Hence, you only pay the warm-up penalty once until your program ends (or if you call acc_shutdown and then reinitialize the device).
Thanks for your advice. I still mess up with the profiler output.
Profiler-Output does not give data I measure with a clock.
In my real program these effects are difficult to break down.
I found an simple example: The attached programm runs 6-8 seconds and profiling-output says approx. 200us.
Any suggestions?
Benedikt
PROGRAM TEST
IMPLICIT NONE
REAL*8 SUMME_GLOBAL
REAL ZAHLEN(2000000) !
INTEGER LOOPS,SZ
COMMON /Z/ ZAHLEN,SUMME_GLOBAL,LOOPS,SZ
REAL*8 SUMME_LOCAL1,SUMME_LOCAL2,SUMME_LOCAL3
INTEGER I,J
LOOPS= 300
SZ = size(ZAHLEN)
!$acc data copy ( SUMME_GLOBAL,ZAHLEN)
!$acc kernels
DO J=1,size(ZAHLEN)
ZAHLEN(j) = DBLE(j)
END DO
!$acc end kernels
!$acc end data
SUMME_GLOBAL=0
!$acc data copy ( SUMME_GLOBAL,ZAHLEN,LOOPS,SZ)
!$acc kernels
!$acc loop seq reduction(+:SUMME_GLOBAL)
DO I=1,LOOPS
SUMME_LOCAL1=0
!$acc loop reduction(+:SUMME_LOCAL1)
DO J=1,SZ
SUMME_LOCAL1 = SUMME_LOCAL1 + sin(ZAHLEN(j))**2+
& cos(ZAHLEN(j))**2
END DO
SUMME_GLOBAL = SUMME_GLOBAL + SUMME_LOCAL1
END DO
!$acc end kernels
!$acc end data
WRITE(*,*) SUMME_GLOBAL
END
Compilercall:
"c:\Program Files (x86)\PGI\win32\14.7\bin\pgf90.exe" -tp=p7 -Mipa=fast,inline -Mvect -O2 -Mnoframe -Munroll=c:8 -Mlre -Mcache_align -Mflushz -acc -ta=nvidia,time -Mbackslash -Minfo=acc -Mpreprocess testtiming.for -o testtiming.exe
It’s a known issue where we’re not getting the correct profile information from the CUDA driver. The work around is to set the “CUDA_PROFILE” environment variable in addition to “PGI_ACC_TIME”. We’re moving to a different profiling interface to the CUDA Driver which hopefully will correct this issue.
Did you intend to add “seq” to the second kernel? Using it here causes a severe performance issue since only a single gang is used. I removed it when generating the following profile.
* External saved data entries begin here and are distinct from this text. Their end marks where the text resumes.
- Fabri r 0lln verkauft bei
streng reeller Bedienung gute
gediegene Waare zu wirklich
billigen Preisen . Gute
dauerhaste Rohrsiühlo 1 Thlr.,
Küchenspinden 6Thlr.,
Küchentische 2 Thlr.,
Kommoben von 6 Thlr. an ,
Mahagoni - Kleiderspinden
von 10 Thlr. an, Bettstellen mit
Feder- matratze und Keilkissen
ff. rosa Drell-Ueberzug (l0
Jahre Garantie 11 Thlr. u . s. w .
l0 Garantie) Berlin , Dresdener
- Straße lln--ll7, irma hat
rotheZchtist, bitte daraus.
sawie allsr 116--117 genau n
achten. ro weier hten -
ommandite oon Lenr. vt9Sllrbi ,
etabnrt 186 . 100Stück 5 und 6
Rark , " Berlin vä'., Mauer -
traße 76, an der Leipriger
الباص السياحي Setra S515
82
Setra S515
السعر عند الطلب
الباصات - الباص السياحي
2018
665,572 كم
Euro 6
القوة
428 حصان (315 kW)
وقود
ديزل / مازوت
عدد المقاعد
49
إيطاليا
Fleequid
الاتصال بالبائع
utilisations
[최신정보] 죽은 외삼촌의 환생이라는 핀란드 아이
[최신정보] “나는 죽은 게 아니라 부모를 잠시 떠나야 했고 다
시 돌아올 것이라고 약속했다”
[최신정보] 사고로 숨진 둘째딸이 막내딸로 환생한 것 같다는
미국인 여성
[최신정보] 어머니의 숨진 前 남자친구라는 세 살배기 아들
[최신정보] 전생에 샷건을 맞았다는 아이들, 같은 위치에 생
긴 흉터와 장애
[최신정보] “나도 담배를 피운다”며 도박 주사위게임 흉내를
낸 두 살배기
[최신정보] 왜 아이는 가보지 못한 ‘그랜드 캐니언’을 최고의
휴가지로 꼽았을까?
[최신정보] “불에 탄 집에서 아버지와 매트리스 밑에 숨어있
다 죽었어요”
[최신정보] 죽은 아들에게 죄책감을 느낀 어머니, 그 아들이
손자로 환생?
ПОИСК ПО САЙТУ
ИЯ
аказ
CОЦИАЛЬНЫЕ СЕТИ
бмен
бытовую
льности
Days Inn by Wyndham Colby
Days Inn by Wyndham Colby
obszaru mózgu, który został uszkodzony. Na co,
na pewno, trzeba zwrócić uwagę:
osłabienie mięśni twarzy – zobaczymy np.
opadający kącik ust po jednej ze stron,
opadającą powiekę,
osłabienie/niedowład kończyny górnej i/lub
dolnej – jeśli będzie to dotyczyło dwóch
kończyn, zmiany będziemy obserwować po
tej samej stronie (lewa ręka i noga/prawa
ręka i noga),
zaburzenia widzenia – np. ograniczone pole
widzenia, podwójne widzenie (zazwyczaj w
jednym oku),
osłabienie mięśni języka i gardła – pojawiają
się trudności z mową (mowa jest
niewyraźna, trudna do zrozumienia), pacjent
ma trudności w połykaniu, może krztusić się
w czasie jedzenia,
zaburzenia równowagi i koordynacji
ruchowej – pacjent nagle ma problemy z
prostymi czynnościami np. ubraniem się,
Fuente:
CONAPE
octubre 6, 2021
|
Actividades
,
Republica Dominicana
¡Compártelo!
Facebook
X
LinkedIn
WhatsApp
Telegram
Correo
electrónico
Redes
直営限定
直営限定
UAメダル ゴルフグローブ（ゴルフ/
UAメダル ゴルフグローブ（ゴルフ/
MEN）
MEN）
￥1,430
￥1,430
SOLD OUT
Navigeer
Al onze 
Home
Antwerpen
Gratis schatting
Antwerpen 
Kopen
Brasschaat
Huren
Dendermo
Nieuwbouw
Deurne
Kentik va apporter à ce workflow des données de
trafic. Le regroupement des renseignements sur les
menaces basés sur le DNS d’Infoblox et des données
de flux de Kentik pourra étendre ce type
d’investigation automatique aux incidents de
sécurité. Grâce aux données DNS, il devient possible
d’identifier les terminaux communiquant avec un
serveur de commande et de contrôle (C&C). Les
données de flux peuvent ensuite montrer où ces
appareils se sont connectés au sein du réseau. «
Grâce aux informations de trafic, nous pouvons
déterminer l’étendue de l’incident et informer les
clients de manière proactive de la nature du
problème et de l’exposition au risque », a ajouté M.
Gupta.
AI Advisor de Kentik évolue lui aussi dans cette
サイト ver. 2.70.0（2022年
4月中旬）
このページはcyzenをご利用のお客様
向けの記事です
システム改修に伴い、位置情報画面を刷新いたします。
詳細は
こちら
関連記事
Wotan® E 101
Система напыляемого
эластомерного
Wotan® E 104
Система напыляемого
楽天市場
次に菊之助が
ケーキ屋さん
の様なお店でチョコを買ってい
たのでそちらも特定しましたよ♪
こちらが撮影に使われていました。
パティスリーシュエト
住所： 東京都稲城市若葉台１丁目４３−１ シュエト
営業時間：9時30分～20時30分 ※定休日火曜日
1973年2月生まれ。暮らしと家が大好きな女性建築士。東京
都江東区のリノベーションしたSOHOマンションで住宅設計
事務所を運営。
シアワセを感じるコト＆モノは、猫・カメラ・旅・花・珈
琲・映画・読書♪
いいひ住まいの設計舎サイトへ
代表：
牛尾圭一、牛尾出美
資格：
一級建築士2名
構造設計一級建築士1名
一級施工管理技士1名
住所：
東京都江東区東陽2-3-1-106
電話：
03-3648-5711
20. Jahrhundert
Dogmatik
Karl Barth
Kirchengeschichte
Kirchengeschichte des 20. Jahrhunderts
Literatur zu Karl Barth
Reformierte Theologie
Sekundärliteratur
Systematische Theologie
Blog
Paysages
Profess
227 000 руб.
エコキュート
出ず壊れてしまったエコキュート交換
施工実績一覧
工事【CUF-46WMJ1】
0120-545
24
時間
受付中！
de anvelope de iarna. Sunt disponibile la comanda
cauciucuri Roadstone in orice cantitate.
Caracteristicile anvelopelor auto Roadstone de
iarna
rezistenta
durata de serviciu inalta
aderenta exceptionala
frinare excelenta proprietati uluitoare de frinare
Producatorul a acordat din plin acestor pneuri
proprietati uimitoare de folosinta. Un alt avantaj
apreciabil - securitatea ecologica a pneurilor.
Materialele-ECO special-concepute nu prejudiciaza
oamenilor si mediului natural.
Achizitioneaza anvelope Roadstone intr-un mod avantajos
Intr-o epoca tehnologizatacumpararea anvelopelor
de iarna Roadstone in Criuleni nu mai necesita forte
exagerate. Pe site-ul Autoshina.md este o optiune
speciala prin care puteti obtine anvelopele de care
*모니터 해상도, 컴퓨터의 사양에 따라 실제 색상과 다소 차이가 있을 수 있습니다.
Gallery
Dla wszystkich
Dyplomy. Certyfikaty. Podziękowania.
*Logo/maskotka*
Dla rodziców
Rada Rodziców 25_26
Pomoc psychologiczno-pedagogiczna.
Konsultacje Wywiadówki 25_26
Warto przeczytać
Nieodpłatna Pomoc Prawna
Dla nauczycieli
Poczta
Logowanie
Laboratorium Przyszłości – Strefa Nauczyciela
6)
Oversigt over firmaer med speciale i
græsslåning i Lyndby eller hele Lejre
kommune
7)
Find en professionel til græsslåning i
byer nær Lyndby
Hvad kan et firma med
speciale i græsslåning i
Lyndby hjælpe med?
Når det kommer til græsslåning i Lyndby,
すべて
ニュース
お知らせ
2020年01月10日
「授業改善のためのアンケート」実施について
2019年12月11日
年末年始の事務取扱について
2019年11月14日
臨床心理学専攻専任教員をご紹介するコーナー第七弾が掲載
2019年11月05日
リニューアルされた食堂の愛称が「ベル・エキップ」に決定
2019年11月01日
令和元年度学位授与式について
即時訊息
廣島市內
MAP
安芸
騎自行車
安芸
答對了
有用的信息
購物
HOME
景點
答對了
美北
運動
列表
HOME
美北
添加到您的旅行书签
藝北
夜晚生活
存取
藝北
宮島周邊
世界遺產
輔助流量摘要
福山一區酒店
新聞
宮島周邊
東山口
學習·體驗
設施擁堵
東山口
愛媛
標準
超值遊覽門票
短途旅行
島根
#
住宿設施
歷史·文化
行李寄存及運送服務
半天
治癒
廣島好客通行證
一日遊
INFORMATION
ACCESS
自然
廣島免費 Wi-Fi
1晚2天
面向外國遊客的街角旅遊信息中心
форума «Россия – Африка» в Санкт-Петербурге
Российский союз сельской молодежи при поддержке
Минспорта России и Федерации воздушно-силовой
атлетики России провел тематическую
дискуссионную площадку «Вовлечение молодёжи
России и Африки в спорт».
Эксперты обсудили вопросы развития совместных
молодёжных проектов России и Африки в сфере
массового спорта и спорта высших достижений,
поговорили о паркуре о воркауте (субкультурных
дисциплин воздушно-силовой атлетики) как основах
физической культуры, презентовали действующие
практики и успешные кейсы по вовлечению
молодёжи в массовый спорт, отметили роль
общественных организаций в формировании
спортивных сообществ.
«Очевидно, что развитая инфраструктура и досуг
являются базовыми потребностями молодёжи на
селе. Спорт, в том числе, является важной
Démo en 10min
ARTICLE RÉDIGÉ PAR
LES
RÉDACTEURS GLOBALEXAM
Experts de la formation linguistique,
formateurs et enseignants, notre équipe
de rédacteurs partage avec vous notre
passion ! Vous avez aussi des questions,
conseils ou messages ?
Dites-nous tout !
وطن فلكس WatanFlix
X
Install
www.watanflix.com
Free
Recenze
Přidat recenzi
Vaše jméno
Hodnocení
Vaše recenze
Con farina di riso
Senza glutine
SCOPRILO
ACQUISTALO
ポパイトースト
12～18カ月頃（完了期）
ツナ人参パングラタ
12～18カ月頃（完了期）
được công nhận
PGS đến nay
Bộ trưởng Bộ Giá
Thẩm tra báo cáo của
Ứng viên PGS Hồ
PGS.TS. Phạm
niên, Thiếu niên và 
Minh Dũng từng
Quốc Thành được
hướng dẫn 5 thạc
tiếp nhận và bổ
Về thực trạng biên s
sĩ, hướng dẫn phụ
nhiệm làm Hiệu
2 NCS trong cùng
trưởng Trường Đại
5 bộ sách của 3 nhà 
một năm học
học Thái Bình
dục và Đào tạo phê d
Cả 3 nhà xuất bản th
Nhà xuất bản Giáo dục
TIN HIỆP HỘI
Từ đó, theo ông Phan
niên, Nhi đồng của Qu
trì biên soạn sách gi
PGI$ export CUDA_PROFILE=1
PGI$ time ./test1.exe
599999999.4506104
Accelerator Kernel Timing data
H:\tmp\test.f90
test NVIDIA devicenum=0
time(us): 725,779
14: data region reached 1 time
14: data copyin transfers: 2
device time(us): total=2 max= min= avg=
20: data copyout transfers: 2
device time(us): total=2 max= min= avg=
15: compute region reached 1 time
16: kernel launched 1 time
grid: [15625] block: [128]
device time(us): total=541 max=541 min=541 avg=541
23: data region reached 1 time
23: data copyin transfers: 4
device time(us): total=4 max= min= avg=
39: data copyout transfers: 4
device time(us): total=4 max= min= avg=
24: compute region reached 1 time
27: kernel launched 1 time
grid: [300] block: [128]
device time(us): total=725,215 max=725,215 min=725,215 avg=725,215
elapsed time(us): total=730,000 max=730,000 min=730,000 avg=730,000
27: reduction kernel launched 1 time
grid: [1] block: [256]
device time(us): total=11 max=11 min=11 avg=11
real 0m1.260s
user 0m0.000s
sys 0m0.078s
OK. I didn’t know about this issue :-), but the CUDA_PROFILE-hint turned out to be extremly valueable.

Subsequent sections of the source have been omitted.